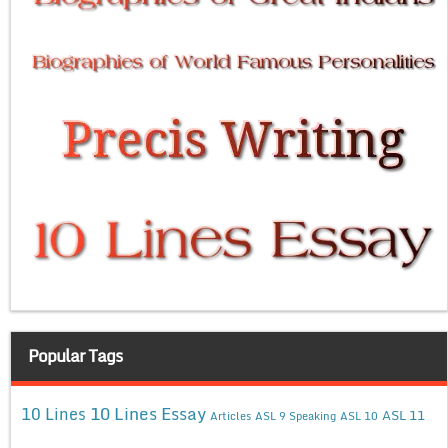
Popular Tags
10 Lines Essay
10 Lines
ASL 11
Articles
ASL 9 Speaking
ASL 10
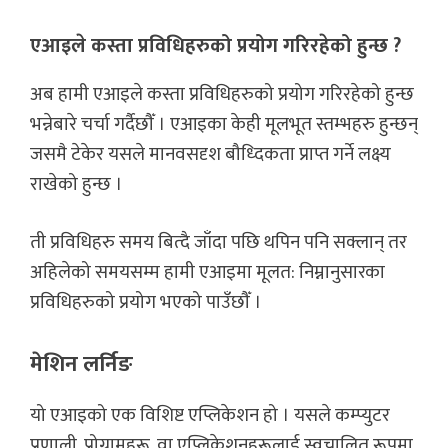
एआइले कस्ता प्रविधिहरुको प्रयोग गरिरहेको हुन्छ ?
अब हामी एआइले कस्ता प्रविधिहरुको प्रयोग गरिरहेको हुन्छ
भन्नेबारे चर्चा गर्दैछौँ । एआइका केही मूलभूत स्तम्भहरु हुन्छन्
जसमै टेकेर यसले मानवसदृश बौध्दिकता प्राप्त गर्ने लक्ष्य
राखेको हुन्छ ।
ती प्रविधिहरु समय बित्दै जाँदा पछि थपिन पनि सक्लान् तर
अहिलेको समयसम्म हामी एआइमा मूलत: निम्नानुसारका
प्रविधिहरुको प्रयोग भएको पाउँछौँ ।
मेशिन लर्निङ
यो एआइको एक विशिष्ट एप्लिकेशन हो । यसले कम्प्युटर
प्रणाली, प्रोग्रामहरू, वा एप्लिकेशनहरूलाई स्वचालित रूपमा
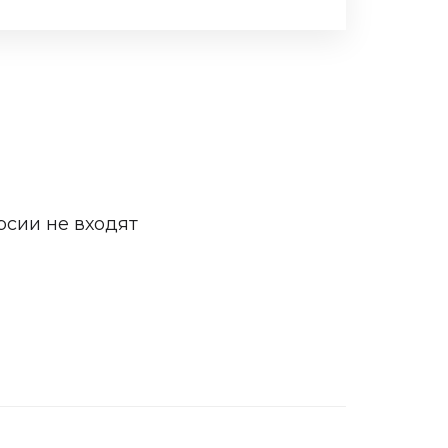
рсии не входят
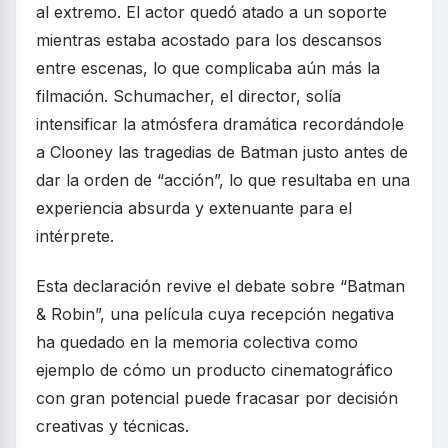
al extremo. El actor quedó atado a un soporte
mientras estaba acostado para los descansos
entre escenas, lo que complicaba aún más la
filmación. Schumacher, el director, solía
intensificar la atmósfera dramática recordándole
a Clooney las tragedias de Batman justo antes de
dar la orden de “acción”, lo que resultaba en una
experiencia absurda y extenuante para el
intérprete.
Esta declaración revive el debate sobre “Batman
& Robin”, una película cuya recepción negativa
ha quedado en la memoria colectiva como
ejemplo de cómo un producto cinematográfico
con gran potencial puede fracasar por decisión
creativas y técnicas.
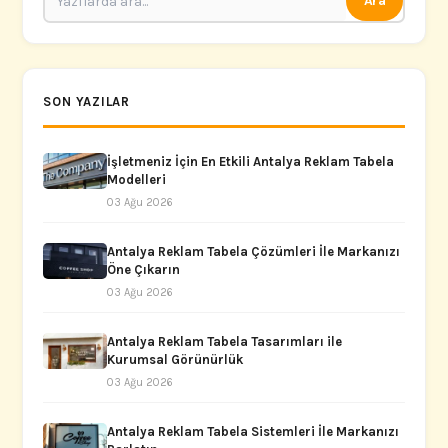
Ara
SON YAZILAR
İşletmeniz İçin En Etkili Antalya Reklam Tabela
Modelleri
03 Ağu 2026
Antalya Reklam Tabela Çözümleri İle Markanızı
Öne Çıkarın
03 Ağu 2026
Antalya Reklam Tabela Tasarımları ile
Kurumsal Görünürlük
03 Ağu 2026
Antalya Reklam Tabela Sistemleri İle Markanızı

▶ GOAL OF THE EXERCISE: Your answer is the exact run of lines above from the one with "intensificar la atmósfera" through the one with "SON YAZILAR", both ends included, minus any picture.

▶ SOLUTION:
intensificar la atmósfera dramática recordándole
a Clooney las tragedias de Batman justo antes de
dar la orden de “acción”, lo que resultaba en una
experiencia absurda y extenuante para el
intérprete.
Esta declaración revive el debate sobre “Batman
& Robin”, una película cuya recepción negativa
ha quedado en la memoria colectiva como
ejemplo de cómo un producto cinematográfico
con gran potencial puede fracasar por decisión
creativas y técnicas.
Ara
SON YAZILAR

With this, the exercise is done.